India under Prime Minister Narendra Modi is trying to execute two highly ambitious programs: modernizing its military while also increasing the relative weight of domestic military production. These are both critical goals, but in the short term they often come into conflict, forcing India to choose between buying the most appropriate systems and waiting years until it can build equivalents at home. India has attempted to cut this knot by introducing reforms aimed at making the country more attractive to foreign defense manufacturers while stimulating domestic industry, but these have so far failed to lure capital on a large scale. For the foreseeable future, India will likely continue to juggle these competing priorities, making acquisition-by-acquisition decisions on whether to favor military readiness or its manufacturing base.
India is not just one of the world’s top arms importers: it is number one, spending $11 billion more on defense imports in 2010-16 than Saudi Arabia, the second-highest importer. Building a defense manufacturing base that will allow it to reduce its reliance on imports thus has high strategic and emotional valence for Indian policymakers. And it fits well with Modi’s flagship ‘Make in India’ initiative, launched in September 2014 to encourage foreign companies to pick India as a manufacturing destination. Ideally, India will eventually not just make its own defense products, it will manufacture for other markets as well.

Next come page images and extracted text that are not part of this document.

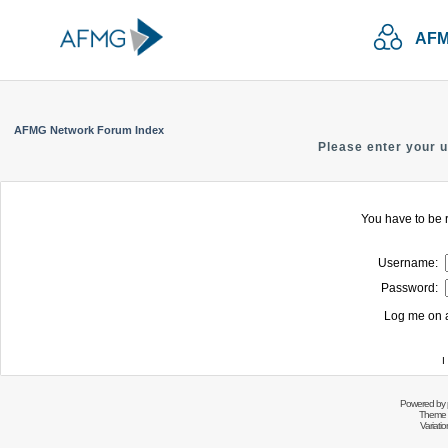
AFM
AFMG Network Forum Index
Please enter your 
You have to be r
Username:
Password:
Log me on a
I
Powered by
Theme 
Variati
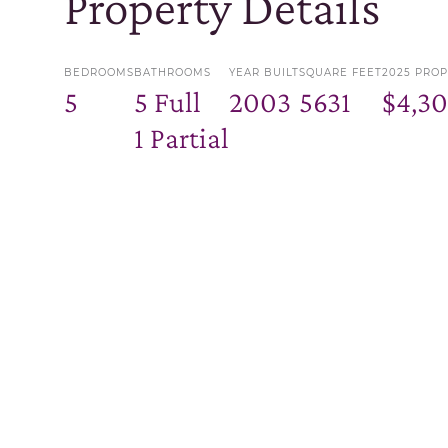
Property Details
BEDROOMS
BATHROOMS
YEAR BUILT
SQUARE FEET
2025 PROP
5
5 Full
2003
5631
$4,3
1 Partial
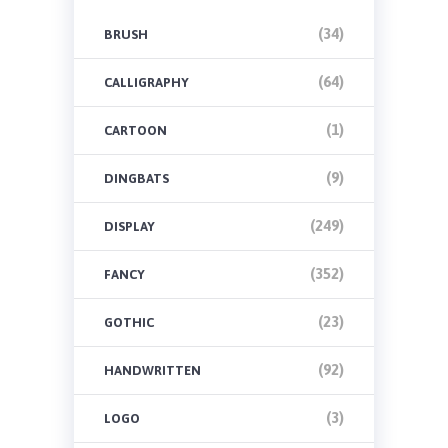
(34)
BRUSH
(64)
CALLIGRAPHY
(1)
CARTOON
(9)
DINGBATS
(249)
DISPLAY
(352)
FANCY
(23)
GOTHIC
(92)
HANDWRITTEN
(3)
LOGO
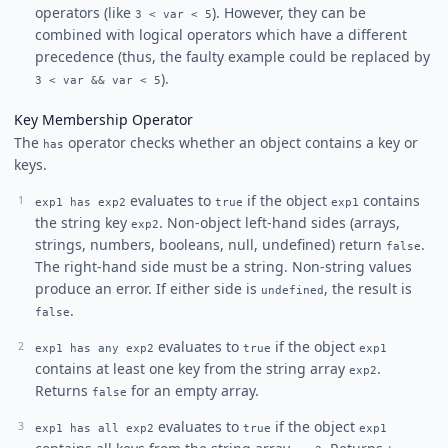
operators (like
). However, they can be
3 < var < 5
combined with logical operators which have a different
precedence (thus, the faulty example could be replaced by
).
3 < var && var < 5
Key Membership Operator
The
operator checks whether an object contains a key or
has
keys.
evaluates to
if the object
contains
exp1 has exp2
true
exp1
the string key
. Non-object left-hand sides (arrays,
exp2
strings, numbers, booleans, null, undefined) return
.
false
The right-hand side must be a string. Non-string values
produce an error. If either side is
, the result is
undefined
.
false
evaluates to
if the object
exp1 has any exp2
true
exp1
contains at least one key from the string array
.
exp2
Returns
for an empty array.
false
evaluates to
if the object
exp1 has all exp2
true
exp1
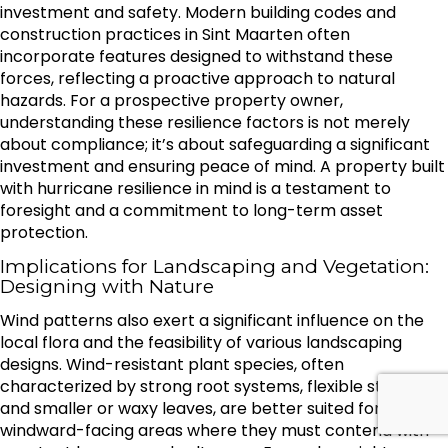
investment and safety. Modern building codes and
construction practices in Sint Maarten often
incorporate features designed to withstand these
forces, reflecting a proactive approach to natural
hazards. For a prospective property owner,
understanding these resilience factors is not merely
about compliance; it’s about safeguarding a significant
investment and ensuring peace of mind. A property built
with hurricane resilience in mind is a testament to
foresight and a commitment to long-term asset
protection.
Implications for Landscaping and Vegetation:
Designing with Nature
Wind patterns also exert a significant influence on the
local flora and the feasibility of various landscaping
designs. Wind-resistant plant species, often
characterized by strong root systems, flexible stems,
and smaller or waxy leaves, are better suited for
windward-facing areas where they must contend with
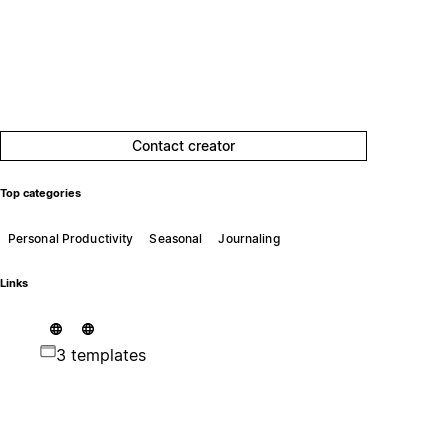
Contact creator
Top categories
Personal Productivity
Seasonal
Journaling
Links
3 templates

India has taken important steps to increase its attractiveness as a defense manufacturing destination. Of the reforms listed in a recent summary produced by the central government, the most important is the decision to raise the cap on foreign direct investment (FDI) in defense manufacturers to 49 percent without government approval. Investment up to 100 percent is now technically possible with government consent. This change, critically, creates the possibility for foreign manufacturers to make in India while keeping control of their technology, rather than passing it on to an Indian-owned and -managed partner. The Modi government also extended the default term of defense manufacturing licenses, sharply reduced the number of defense products requiring a license, and lowered export controls on certain defense items.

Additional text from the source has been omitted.